Then-US Secretary of State Michael Pompeo and North Korean leader Kim Jong-un attend a working lunch in Pyongyang on October 7, 2018. (State Department)
North Korean leader Kim Jong-un views US forces stationed in South Korea as a counterweight and “bulwark” against China’s “real threat” to his sovereignty, former US Secretary of State Mike Pompeo said Wednesday.
The former top US diplomat underscored that a critical lesson he learned from nuclear talks with Pyongyang is Kim’s perception of the United States Forces Korea, although the Trump administration “didn’t get all the way to try to convince Chairman Kim that his nuclear weapons pose more of a threat to him than they did a security blanket.”
Pompeo, who also previously served as the director of the CIA and visited Pyongyang multiple times, said Kim declined to give an explicit answer when asked about the implications of the withdrawal of US forces on the Korean Peninsula for his regime, recalling his in-person meetings with Kim.

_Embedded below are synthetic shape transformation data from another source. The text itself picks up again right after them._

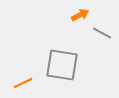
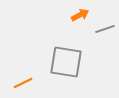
gray line: moved 3 px right, 4 px up; rotated 48 degrees counterclockwise
gray square: moved 4 px right, 3 px up
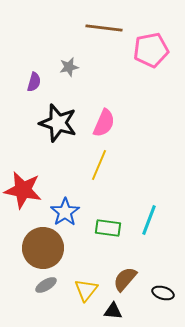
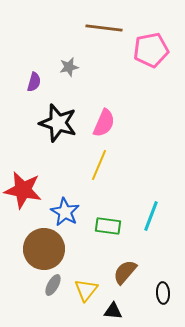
blue star: rotated 8 degrees counterclockwise
cyan line: moved 2 px right, 4 px up
green rectangle: moved 2 px up
brown circle: moved 1 px right, 1 px down
brown semicircle: moved 7 px up
gray ellipse: moved 7 px right; rotated 30 degrees counterclockwise
black ellipse: rotated 70 degrees clockwise
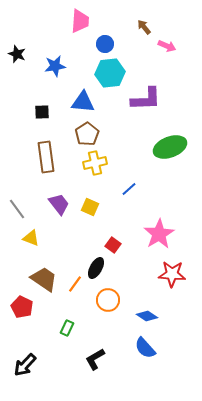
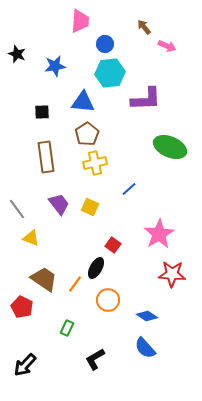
green ellipse: rotated 44 degrees clockwise
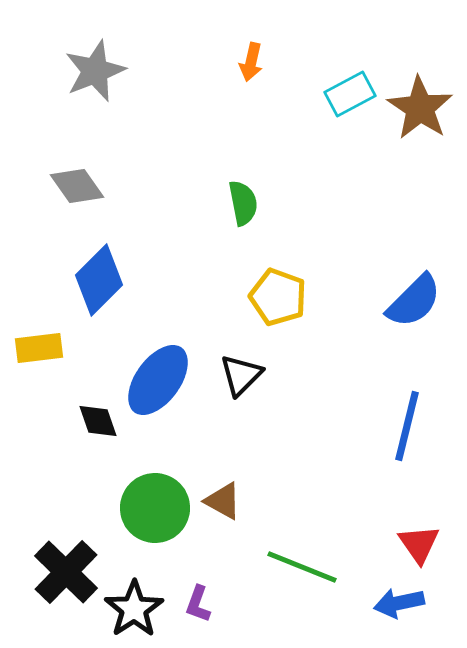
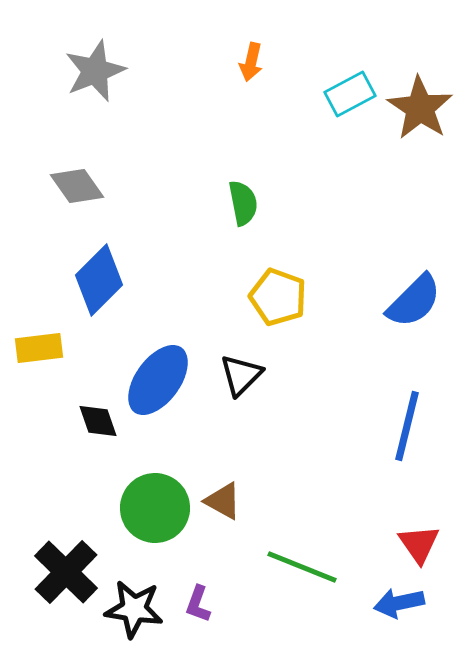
black star: rotated 30 degrees counterclockwise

“Chairman Kim, I would say, tell me what it would look like if America pulled its troops from South Korea. … He would smile and say, ‘I’m not particularly interested in that,’ suggesting somehow that he didn’t want to tell me how important it really was,” Pompeo said in an annual B.C. Lee Lecture on US policy in the Indo-Pacific hosted by the Washington-based Heritage Foundation.

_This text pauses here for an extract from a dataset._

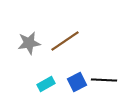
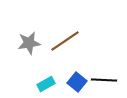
blue square: rotated 24 degrees counterclockwise
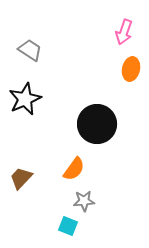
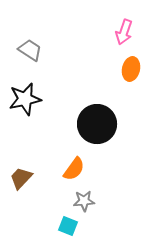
black star: rotated 12 degrees clockwise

But Pompeo said the North Korean leader’s stance on US forces came to the fore as the Trump administration proceeded with nuclear negotiations.
“As we developed our relationship more fully, what became very clear is he (Kim Jong-un) views the United States of America on the Korean Peninsula as a bulwark against his real threat, which came from Xi Jinping,” Pompeo said.

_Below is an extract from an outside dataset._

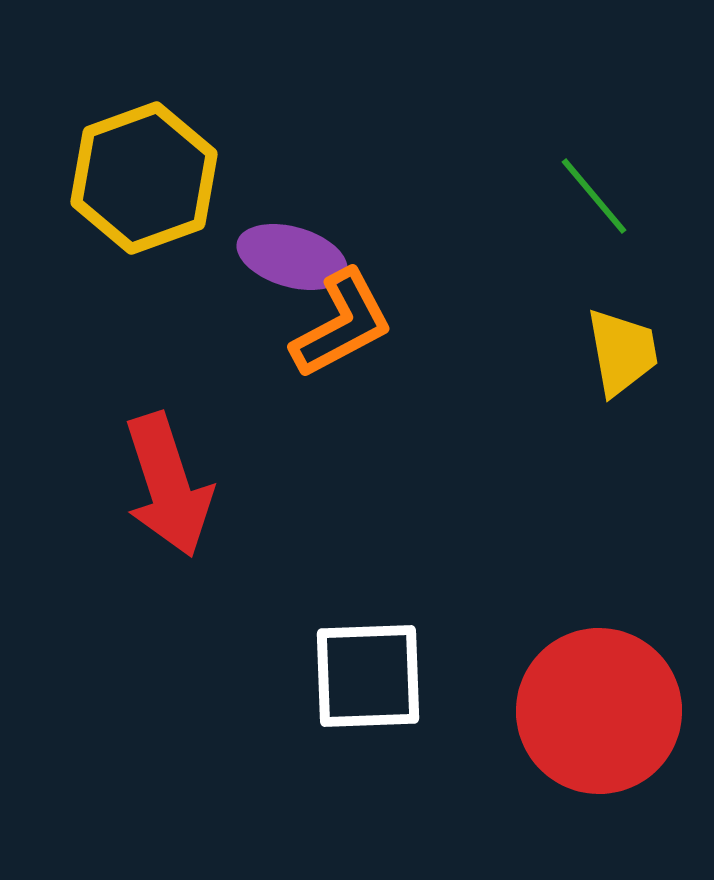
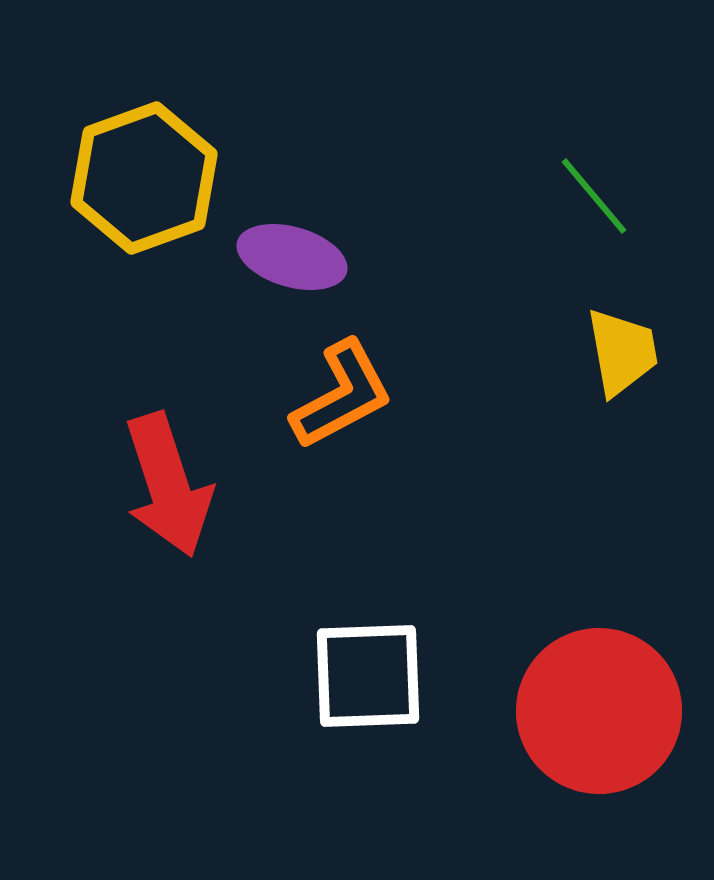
orange L-shape: moved 71 px down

“He knew that having American troops … (was) the counterbalance not only for the South Koreans, not only for the Japanese, not only for the United States and our Western interests, but for him as well.”
Pompeo went on to say that the summits between Kim and Chinese leader Xi Jinping, which were held in the run-up to three Trump-Kim meetings, do not necessarily evince their close coordination.
“I think a more nuanced, better analysis is that Chairman Kim knows, just like the rest of us in the world now, that Xi Jinping threatens his sovereignty as well,” Pompeo told participants at the event.
The former US secretary of state warned that China would be the one that could topple the Kim Jong-un regime.
“If he is to lose power, it is most likely not to come from the United States, not likely to come from South Korea, but because Xi concludes that a little more territory, a little more real estate, and a little less freedom on the Chinese border is something that the Chinese Communist Party needs,” Pompeo said.
“We need to look no further than Hong Kong or Tibet or Xinjiang to know that what Xi Jinping will demand of Chairman Kim is total and complete subservience.”
But it is also crucial to note that there have been discrepancies between the North Korean leader’s stance on the USFK indirectly conveyed by South Korean and US officials and the country’s position on the matter in public statements.
After his visit to Pyongyang, then-national security adviser Chung Eui-yong in September 2018 said Kim viewed there was no correlation between an end-of-war declaration and the withdrawal of the US forces.
North Korea’s pronouncements have, on the other hand, shown different opinions on the matter. A North Korean government spokesperson’s statement, which was issued in July 2016, elucidated that pulling out US troops from South Korea was one of the five major preconditions for achieving “denuclearization of the Korean Peninsula.”
The party regulations, which were revised in January 2021 at the Eighth Party Congress, still stipulate its goal to make “aggressive forces of US imperialism withdraw from South Korea and eventually terminate the US political and military domination over South Korea.”
The most recent example is another press statement released last August under the Party Central Committee’s Vice Department Director Kim Yo-jong, with authorization from the North Korean leader.
Kim Yo-jong explicitly said the “root cause that periodically aggravates the situation on the Korean Peninsula will never be eliminated as long as US forces are stationed in South Korea.”